返事はワンカートリッジ分の弾丸だった。太ももからふくらはぎにかけて乱射する。一発の外れも無くすべて命中した。薄暗くて見えにくい室内だがやつの足元に血の水たまりが広がる。それでも倒れはしない。ヤツはゆっくりと二人方へ向きかえった。氷室と炎銃は一歩後ずさる。
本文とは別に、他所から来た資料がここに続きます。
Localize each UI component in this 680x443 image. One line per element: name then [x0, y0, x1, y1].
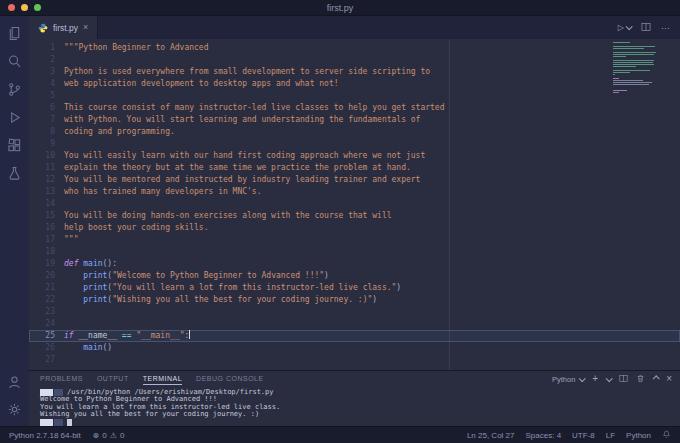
- code-line[interactable]: 8coding and programming.: [29, 126, 680, 138]
- code-line[interactable]: 27: [29, 354, 680, 366]
- panel-tab-output[interactable]: OUTPUT: [97, 373, 129, 385]
- search-icon[interactable]: [7, 53, 23, 69]
- code-line[interactable]: 16help boost your coding skills.: [29, 222, 680, 234]
- encoding-indicator[interactable]: UTF-8: [572, 431, 595, 440]
- split-editor-icon[interactable]: [641, 22, 651, 34]
- notifications-bell-icon[interactable]: [662, 430, 671, 441]
- indentation-indicator[interactable]: Spaces: 4: [526, 431, 562, 440]
- code-text: who has trained many developers in MNC's…: [64, 186, 680, 198]
- account-icon[interactable]: [7, 374, 23, 390]
- code-line[interactable]: 14: [29, 198, 680, 210]
- code-text: [64, 318, 680, 330]
- line-number[interactable]: 18: [29, 246, 64, 258]
- tab-first-py[interactable]: first.py ×: [29, 16, 98, 39]
- line-number[interactable]: 2: [29, 54, 64, 66]
- code-line[interactable]: 6This course consist of many instructor-…: [29, 102, 680, 114]
- terminal-output[interactable]: /usr/bin/python /Users/erishivam/Desktop…: [29, 387, 680, 426]
- code-line[interactable]: 4web application development to desktop …: [29, 78, 680, 90]
- minimap[interactable]: [613, 42, 669, 96]
- code-line[interactable]: 23: [29, 306, 680, 318]
- settings-gear-icon[interactable]: [7, 401, 23, 417]
- python-interpreter-indicator[interactable]: Python 2.7.18 64-bit: [9, 431, 81, 440]
- close-window-button[interactable]: [8, 4, 15, 11]
- line-number[interactable]: 9: [29, 138, 64, 150]
- code-line[interactable]: 13who has trained many developers in MNC…: [29, 186, 680, 198]
- terminal-shell-selector[interactable]: Python: [552, 375, 584, 384]
- code-line[interactable]: 20 print("Welcome to Python Beginner to …: [29, 270, 680, 282]
- line-number[interactable]: 24: [29, 318, 64, 330]
- code-text: """: [64, 234, 680, 246]
- language-mode-indicator[interactable]: Python: [626, 431, 651, 440]
- code-line[interactable]: 5: [29, 90, 680, 102]
- kill-terminal-icon[interactable]: [636, 374, 645, 385]
- code-line[interactable]: 3Python is used everywhere from small de…: [29, 66, 680, 78]
- vscode-window: first.py: [0, 0, 680, 443]
- code-line[interactable]: 11explain the theory but at the same tim…: [29, 162, 680, 174]
- line-number[interactable]: 21: [29, 282, 64, 294]
- line-number[interactable]: 27: [29, 354, 64, 366]
- line-number[interactable]: 4: [29, 78, 64, 90]
- line-number[interactable]: 6: [29, 102, 64, 114]
- code-text: This course consist of many instructor-l…: [64, 102, 680, 114]
- code-line[interactable]: 19def main():: [29, 258, 680, 270]
- line-number[interactable]: 14: [29, 198, 64, 210]
- cursor-position-indicator[interactable]: Ln 25, Col 27: [467, 431, 515, 440]
- line-number[interactable]: 12: [29, 174, 64, 186]
- line-number[interactable]: 7: [29, 114, 64, 126]
- minimap-line: [613, 52, 656, 53]
- panel-tab-terminal[interactable]: TERMINAL: [143, 373, 182, 385]
- line-number[interactable]: 22: [29, 294, 64, 306]
- code-line[interactable]: 1"""Python Beginner to Advanced: [29, 42, 680, 54]
- line-number[interactable]: 16: [29, 222, 64, 234]
- tab-close-icon[interactable]: ×: [83, 23, 88, 32]
- code-line[interactable]: 26 main(): [29, 342, 680, 354]
- code-line[interactable]: 10You will easily learn with our hand fi…: [29, 150, 680, 162]
- new-terminal-button[interactable]: +: [592, 374, 598, 384]
- new-terminal-dropdown-icon[interactable]: [606, 375, 613, 382]
- panel-tab-debug-console[interactable]: DEBUG CONSOLE: [196, 373, 264, 385]
- run-debug-icon[interactable]: [7, 109, 23, 125]
- maximize-panel-icon[interactable]: [653, 375, 660, 382]
- code-line[interactable]: 18: [29, 246, 680, 258]
- minimap-line: [613, 92, 619, 93]
- eol-indicator[interactable]: LF: [606, 431, 615, 440]
- code-line[interactable]: 17""": [29, 234, 680, 246]
- code-line[interactable]: 15You will be doing hands-on exercises a…: [29, 210, 680, 222]
- line-number[interactable]: 15: [29, 210, 64, 222]
- line-number[interactable]: 20: [29, 270, 64, 282]
- line-number[interactable]: 13: [29, 186, 64, 198]
- line-number[interactable]: 5: [29, 90, 64, 102]
- code-line[interactable]: 7with Python. You will start learning an…: [29, 114, 680, 126]
- split-terminal-icon[interactable]: [619, 374, 628, 385]
- line-number[interactable]: 3: [29, 66, 64, 78]
- line-number[interactable]: 26: [29, 342, 64, 354]
- line-number[interactable]: 8: [29, 126, 64, 138]
- line-number[interactable]: 25: [29, 330, 64, 342]
- code-line[interactable]: 21 print("You will learn a lot from this…: [29, 282, 680, 294]
- close-panel-icon[interactable]: ×: [666, 374, 672, 384]
- code-line[interactable]: 9: [29, 138, 680, 150]
- code-line[interactable]: 24: [29, 318, 680, 330]
- source-control-icon[interactable]: [7, 81, 23, 97]
- terminal-prompt-line[interactable]: [40, 419, 680, 426]
- panel-tab-problems[interactable]: PROBLEMS: [40, 373, 83, 385]
- problems-indicator[interactable]: ⊗ 0 ⚠ 0: [93, 431, 125, 440]
- line-number[interactable]: 11: [29, 162, 64, 174]
- code-line[interactable]: 12You will be mentored and instructed by…: [29, 174, 680, 186]
- more-actions-icon[interactable]: ···: [661, 23, 670, 33]
- testing-icon[interactable]: [7, 165, 23, 181]
- explorer-icon[interactable]: [7, 25, 23, 41]
- code-line[interactable]: 22 print("Wishing you all the best for y…: [29, 294, 680, 306]
- minimize-window-button[interactable]: [21, 4, 28, 11]
- extensions-icon[interactable]: [7, 137, 23, 153]
- line-number[interactable]: 1: [29, 42, 64, 54]
- code-line[interactable]: 25if __name__ == "__main__":: [29, 330, 680, 342]
- line-number[interactable]: 23: [29, 306, 64, 318]
- code-editor[interactable]: 1"""Python Beginner to Advanced23Python …: [29, 39, 680, 370]
- line-number[interactable]: 19: [29, 258, 64, 270]
- line-number[interactable]: 17: [29, 234, 64, 246]
- code-line[interactable]: 2: [29, 54, 680, 66]
- zoom-window-button[interactable]: [34, 4, 41, 11]
- line-number[interactable]: 10: [29, 150, 64, 162]
- run-python-file-button[interactable]: ▷: [618, 23, 631, 32]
「こぉれが……ライフの力かはぁはぁ…すげぇ痛くねぇしっぅぶ……めちゃくちゃハイになんぜぇっ」

ボロボロと口からこぼれ落ちたのは錠剤やカプセルの破片……。長江はラムネ菓子でも食べるように異常量の薬を噛み砕き喉へ落としこんでいた。ゆっくり、ゆっくりと二人は距離をあける。氷室がいった。

「祭さん、ライフというお薬に心当たりは?」

「ねぇよ。ただ……緑蛇やクサみたいな薬じゃなく。モルヒネみたいに神経系で覚せい剤みたいにヤベェのみたいだな…」

「ちなみに、残り弾数は?」

「十五発マガジンがひとつと今この中に入ってるだけだ……。」

長江は壁に埋め込まれている鉄材を掴んだメギメギと音を立ててそれを引きちぎる。